## Action item
Return nothing but the lines from the one containing "Mask all regions" through the end of the records below, exactly as they stand and without pictures.

[Saved entries]
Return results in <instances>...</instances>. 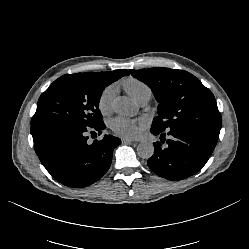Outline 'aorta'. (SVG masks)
I'll return each instance as SVG.
<instances>
[{
  "label": "aorta",
  "mask_w": 249,
  "mask_h": 249,
  "mask_svg": "<svg viewBox=\"0 0 249 249\" xmlns=\"http://www.w3.org/2000/svg\"><path fill=\"white\" fill-rule=\"evenodd\" d=\"M113 109L122 116H132L136 113V107L127 97H116L113 101ZM137 154L140 158L149 159L154 154V146L150 142L143 141L137 146Z\"/></svg>",
  "instance_id": "aorta-1"
}]
</instances>
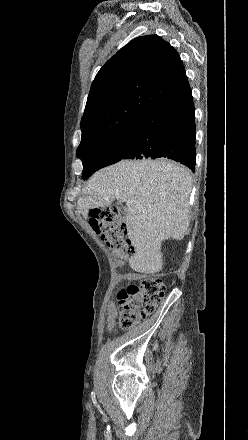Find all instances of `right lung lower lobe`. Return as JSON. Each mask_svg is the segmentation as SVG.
Segmentation results:
<instances>
[{
    "instance_id": "1",
    "label": "right lung lower lobe",
    "mask_w": 248,
    "mask_h": 440,
    "mask_svg": "<svg viewBox=\"0 0 248 440\" xmlns=\"http://www.w3.org/2000/svg\"><path fill=\"white\" fill-rule=\"evenodd\" d=\"M122 159L167 157L195 169V109L191 91L154 107L128 127Z\"/></svg>"
}]
</instances>
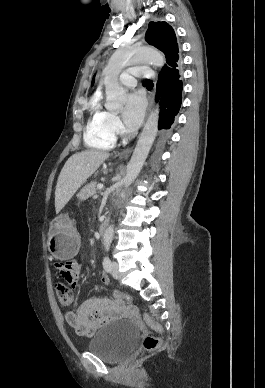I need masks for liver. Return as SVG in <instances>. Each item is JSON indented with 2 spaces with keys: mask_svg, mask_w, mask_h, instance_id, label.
<instances>
[{
  "mask_svg": "<svg viewBox=\"0 0 265 388\" xmlns=\"http://www.w3.org/2000/svg\"><path fill=\"white\" fill-rule=\"evenodd\" d=\"M109 156L108 152H101V150H85V152L74 154L67 160L60 172L55 190L56 214L61 212L75 192L81 188L87 178H90Z\"/></svg>",
  "mask_w": 265,
  "mask_h": 388,
  "instance_id": "obj_1",
  "label": "liver"
}]
</instances>
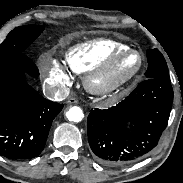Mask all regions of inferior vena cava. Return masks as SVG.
I'll return each instance as SVG.
<instances>
[{
    "label": "inferior vena cava",
    "mask_w": 183,
    "mask_h": 183,
    "mask_svg": "<svg viewBox=\"0 0 183 183\" xmlns=\"http://www.w3.org/2000/svg\"><path fill=\"white\" fill-rule=\"evenodd\" d=\"M43 93L52 101H62L69 95V89L66 86H47Z\"/></svg>",
    "instance_id": "602c4592"
}]
</instances>
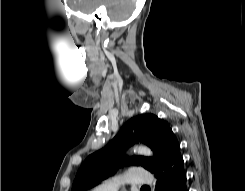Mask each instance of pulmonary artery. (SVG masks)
Returning <instances> with one entry per match:
<instances>
[{
    "mask_svg": "<svg viewBox=\"0 0 245 191\" xmlns=\"http://www.w3.org/2000/svg\"><path fill=\"white\" fill-rule=\"evenodd\" d=\"M153 183V175L140 167L130 168L125 174L116 176L95 187L92 191H118L119 187L128 184L148 186Z\"/></svg>",
    "mask_w": 245,
    "mask_h": 191,
    "instance_id": "pulmonary-artery-1",
    "label": "pulmonary artery"
}]
</instances>
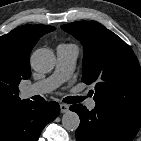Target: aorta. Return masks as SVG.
<instances>
[{"mask_svg":"<svg viewBox=\"0 0 141 141\" xmlns=\"http://www.w3.org/2000/svg\"><path fill=\"white\" fill-rule=\"evenodd\" d=\"M32 68L40 73L50 72L55 65V57L52 51L45 48L35 50L30 58ZM80 124V118L77 113L67 111L63 114L62 125L68 131H75Z\"/></svg>","mask_w":141,"mask_h":141,"instance_id":"obj_1","label":"aorta"}]
</instances>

## Finished exercise
Mask all regions of inferior vena cava. Return masks as SVG.
I'll return each instance as SVG.
<instances>
[{
    "label": "inferior vena cava",
    "mask_w": 183,
    "mask_h": 183,
    "mask_svg": "<svg viewBox=\"0 0 183 183\" xmlns=\"http://www.w3.org/2000/svg\"><path fill=\"white\" fill-rule=\"evenodd\" d=\"M43 93L52 101H62L69 95V89L66 86H47Z\"/></svg>",
    "instance_id": "602c4592"
}]
</instances>
Mask each instance of pulmonary artery. (SVG masks)
Returning <instances> with one entry per match:
<instances>
[{
    "mask_svg": "<svg viewBox=\"0 0 245 191\" xmlns=\"http://www.w3.org/2000/svg\"><path fill=\"white\" fill-rule=\"evenodd\" d=\"M153 183V175L140 167L130 168L125 174L116 176L95 187L92 191H118L119 187L128 184L148 186Z\"/></svg>",
    "mask_w": 245,
    "mask_h": 191,
    "instance_id": "pulmonary-artery-1",
    "label": "pulmonary artery"
}]
</instances>
Target: aorta. Return masks as SVG.
<instances>
[{"mask_svg":"<svg viewBox=\"0 0 141 141\" xmlns=\"http://www.w3.org/2000/svg\"><path fill=\"white\" fill-rule=\"evenodd\" d=\"M32 68L40 73L50 72L55 65V57L52 51L45 48L35 50L30 58ZM80 124V118L77 113L67 111L63 114L62 125L68 131H75Z\"/></svg>","mask_w":141,"mask_h":141,"instance_id":"obj_1","label":"aorta"}]
</instances>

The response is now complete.